6th May 2014
The most recent few decades might someday be referred to as the Age of the Franchise. The reasons for this popularity are fairly obvious: Franchisees get the benefits of an established brand, the collective experience of existing locations and the franchisor, and access to resources and materials to promote their business.
The downside to the franchise becomes stark when there are disputes. The courts, as a rule, regard franchise agreements as contracts of adhesion, because of the typical disparity of resources between franchisors and franchisees, and the fact that most franchisees are unable to negotiate the terms of the franchise agreement offered to them. As a result, litigation can be incredibly expensive and damaging to both parties, leading to a steady rise in the popularity of alternative dispute resolution (ADR), i.e. mediation and arbitration.
The fallout from a soured franchise agreement can be immense.

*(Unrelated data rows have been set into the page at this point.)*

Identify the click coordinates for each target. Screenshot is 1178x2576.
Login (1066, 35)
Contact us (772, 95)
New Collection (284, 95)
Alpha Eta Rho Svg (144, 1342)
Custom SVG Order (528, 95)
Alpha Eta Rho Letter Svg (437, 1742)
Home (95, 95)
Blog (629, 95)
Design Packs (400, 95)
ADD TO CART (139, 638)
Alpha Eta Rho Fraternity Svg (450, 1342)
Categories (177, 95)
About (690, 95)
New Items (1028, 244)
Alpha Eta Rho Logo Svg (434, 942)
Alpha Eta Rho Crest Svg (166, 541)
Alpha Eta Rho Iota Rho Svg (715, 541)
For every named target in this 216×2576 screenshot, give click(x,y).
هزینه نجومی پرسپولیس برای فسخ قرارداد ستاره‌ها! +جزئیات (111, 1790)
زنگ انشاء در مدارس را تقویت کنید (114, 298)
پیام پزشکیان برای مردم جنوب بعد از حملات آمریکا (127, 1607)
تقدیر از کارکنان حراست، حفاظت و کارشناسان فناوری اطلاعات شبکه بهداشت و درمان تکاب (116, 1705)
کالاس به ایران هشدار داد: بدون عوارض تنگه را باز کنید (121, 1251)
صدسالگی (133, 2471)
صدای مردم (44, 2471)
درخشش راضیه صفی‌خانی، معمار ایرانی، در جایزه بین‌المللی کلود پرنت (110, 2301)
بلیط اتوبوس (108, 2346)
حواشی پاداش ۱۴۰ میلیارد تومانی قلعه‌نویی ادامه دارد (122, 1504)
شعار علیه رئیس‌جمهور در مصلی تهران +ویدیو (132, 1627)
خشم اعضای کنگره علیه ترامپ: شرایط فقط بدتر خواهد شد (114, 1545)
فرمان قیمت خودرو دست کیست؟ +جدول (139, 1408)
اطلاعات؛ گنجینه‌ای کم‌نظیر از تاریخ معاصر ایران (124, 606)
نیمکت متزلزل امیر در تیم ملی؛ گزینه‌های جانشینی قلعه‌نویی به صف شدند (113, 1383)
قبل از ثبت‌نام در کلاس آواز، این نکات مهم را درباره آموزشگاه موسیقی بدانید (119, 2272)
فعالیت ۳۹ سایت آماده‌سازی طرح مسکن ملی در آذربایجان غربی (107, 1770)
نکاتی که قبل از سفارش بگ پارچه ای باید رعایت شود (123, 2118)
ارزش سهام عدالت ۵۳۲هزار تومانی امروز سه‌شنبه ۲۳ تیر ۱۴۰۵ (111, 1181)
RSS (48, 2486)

For the franchisor, failure to disclose or other material violations of the law or the franchise agreement can result in a court order to not only refund the franchisee their fee, but to purchase at the original price all equipment and supplies acquired by the franchisee in good faith. Since under certain circumstances, failure to disclose findings can be upheld years after the original agreement is signed, this can be a significant monetary loss for the franchisor. And this doesn’t even take into consideration the harm to reputation that can hurt franchise growth and overall sales.
For the franchisee, litigation can be ruinous. Even when they are compensated for the cost of the franchise, they may have lost years of potential profits and suffered other losses than cannot be directly associated with the franchise dispute, and thus not be part of any settlement.
As a result, both parties have great motivation to find alternate means of resolving disputes. Mediation can be a powerful process when disputes are not fundamental – i.e., when both parties wish to continue in the franchise agreement but have unresolved disagreements regarding payments, fees or other portions of the franchise agreement.
Even when the partnership is impossible to continue, binding arbitration can be a better solution than the court system. Franchisees can avoid the cost of mounting litigation, which can in some cases actually outstrip any financial recovery they might get from refunds and equipment purchases, while the franchisor avoids publicity.
For both franchisors and franchisees, alternative dispute resolution conducted by a trained, certified ADR professional is usually a better choice than litigation.